BEIJING (AP) An American pastor checked into upscale hotels in the Olympics host city this week, filmed himself painting two of his rooms with slogans like "Beijing 2008 Our world Our nightmare" and then disappeared. Without paying.
Eddie Romero's unusual protest, now making the rounds on YouTube, shows foreigners can still sneak through the tight security measures China imposed to keep potential troublemakers away from the games, which start Friday.
The net tightened even more Thursday.
A Hong Kong lawmaker said immigration officials deported three U.S.-based Chinese democracy activists after denying them entry to the territory, which is the site of Olympic equestrian events. A second protest by three Americans in Tiananmen Square, including anti-abortion activist the Rev. Patrick Mahoney, was stopped by security agents who led them away.
Locals who threaten to take some of the shine off the games get tougher treatment.
At least two women who have protested being evicted from their homes near Tiananmen were rounded up late Wednesday and early Thursday and taken to a police station, one of them told The Associated Press.
Romero's friends said the preacher was in hiding, but planned to surrender to Chinese authorities as soon as the Olympics end Aug. 24.
On Tuesday, in a sometimes unsteady hand, the California-based pastor splashed the walls of his two hotel rooms with demands for the release of five Chinese activists. He slashed pillows and staged mock killings with stuffed people propped on the bed, red paint spattered like blood on the headboard.
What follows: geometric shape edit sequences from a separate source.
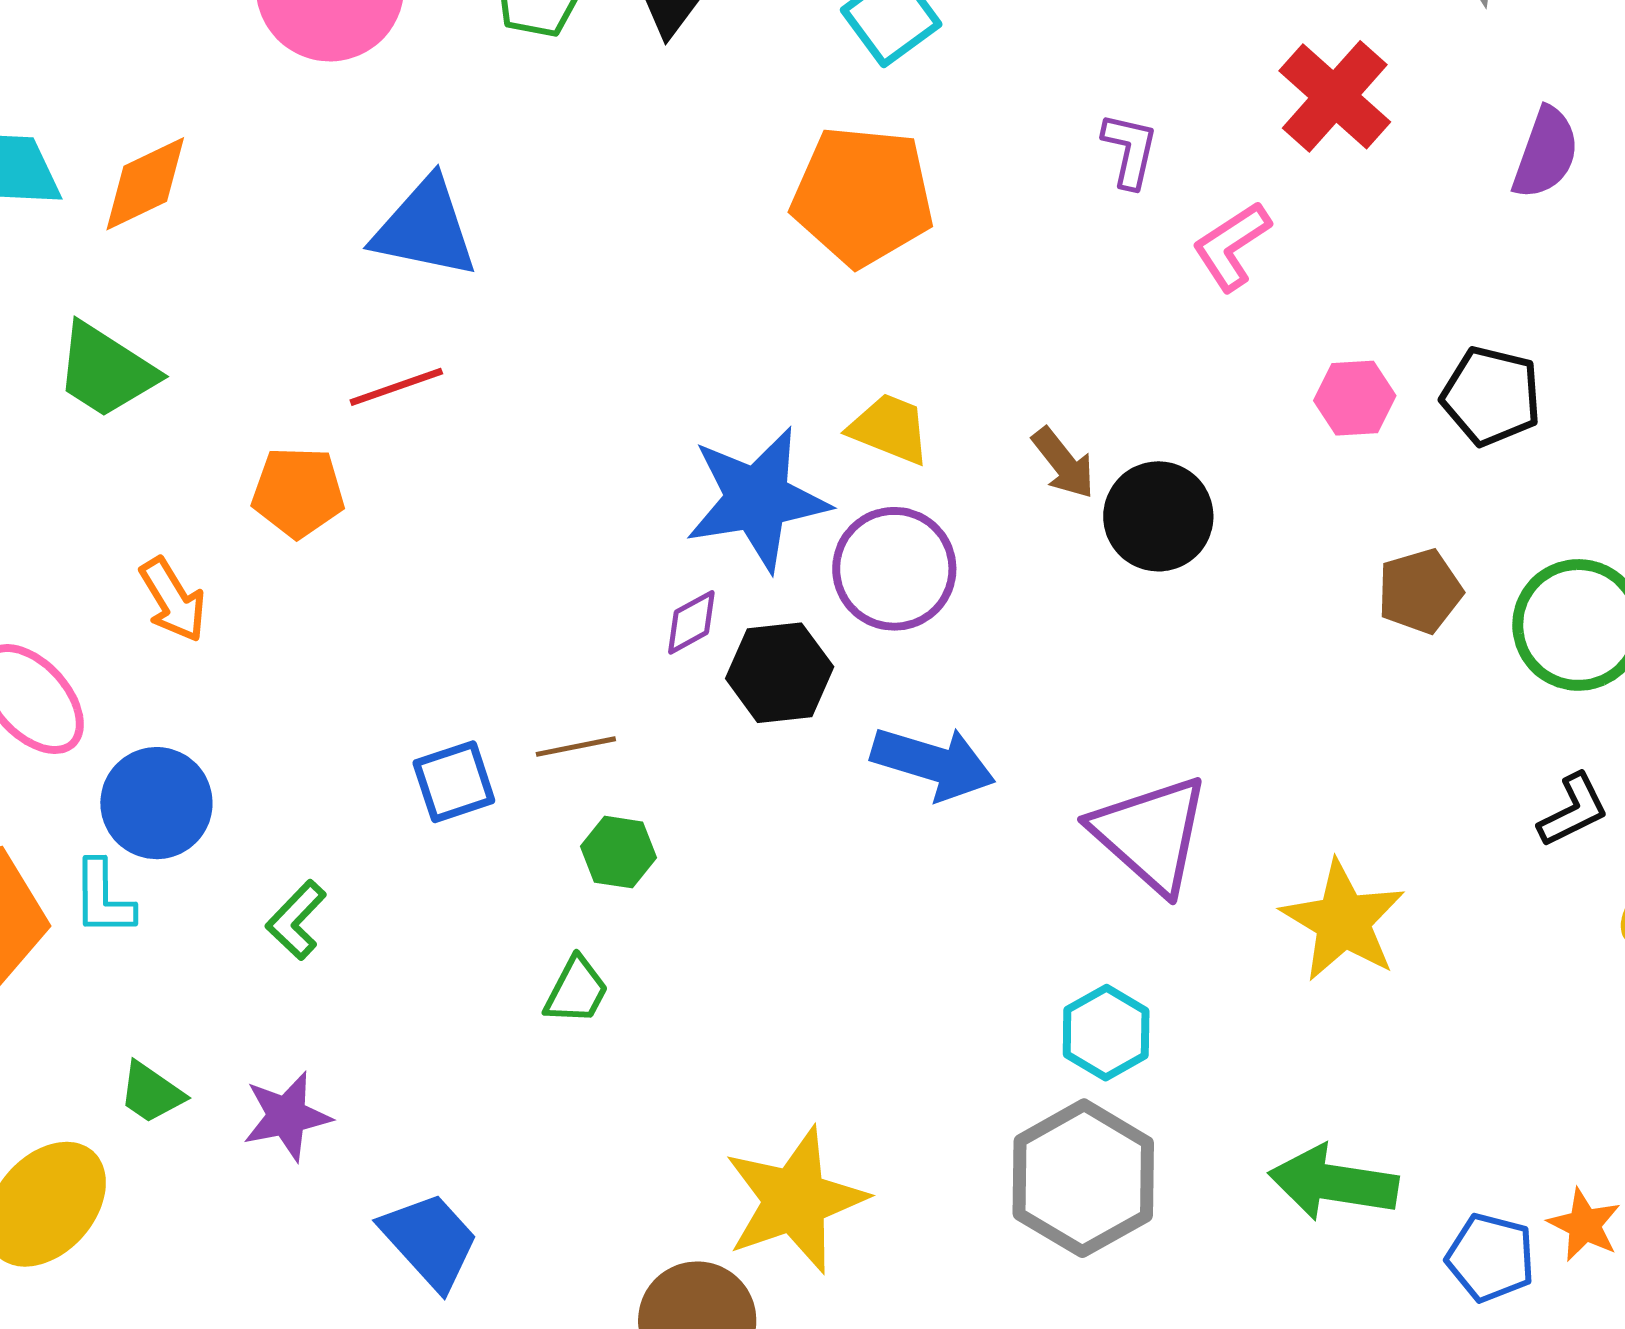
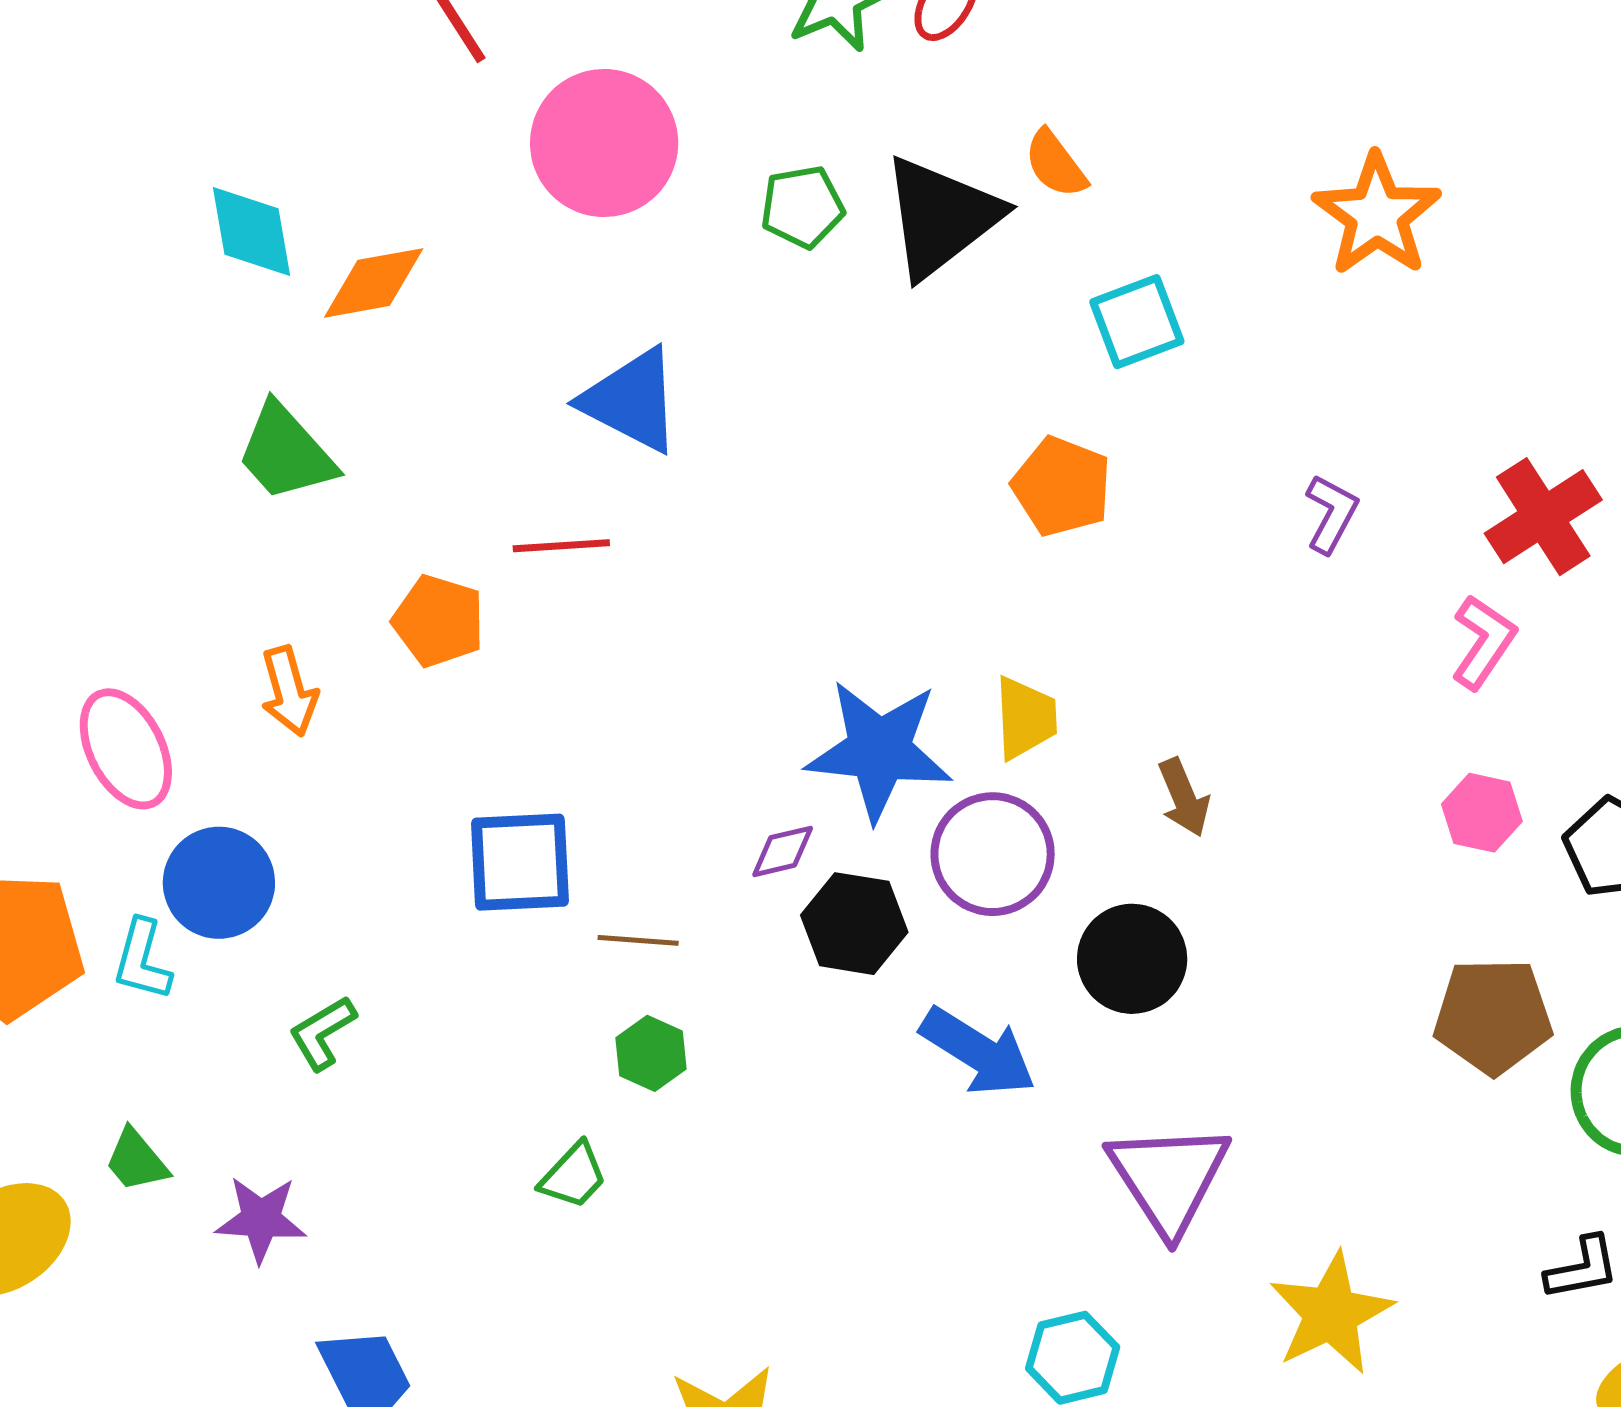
orange pentagon: (863, 196) -> (1062, 486), size x0.7
pink L-shape: (1232, 246) -> (1483, 642), moved, turned 142
yellow trapezoid: (890, 429) -> (1025, 718), turned 50
black circle: (1158, 516) -> (1132, 959), moved
brown pentagon: (1420, 591) -> (1493, 1016), size x1.4
blue square: (454, 782) -> (520, 862), moved, size x1.4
Romero, who appears to be alone, tells the camera he doesn't want to disrupt the games. He talks about religious freedom for groups that remain highly sensitive with the Chinese government - Tibetan Buddhists, Uighur Muslims, the Falun Gong spiritual movement.
"Freedom's a scary thing for them, and by them I mean the Chinese communists," he says.
Before starting work on the second hotel room, he prays.
The four-star Novotel and the Traders Hotel, both part of international chains, said the case was in the hands of police. A Beijing police spokeswoman said she knew nothing of it.
"We really don't understand why he did this," said Lanny Liu, communications manager at Traders. Romero apparently slipped out of room 417 before dawn Wednesday, leaving damage that Liu said cost nearly $1,500 to clean up. "We just want to find the person and ask him to pay the bill."
At the Novotel, room 1602 already was restored Thursday afternoon, with machines drying the carpet and a smell of cleaning fluid in the air.
Associated Press writer Audra Ang contributed to this report.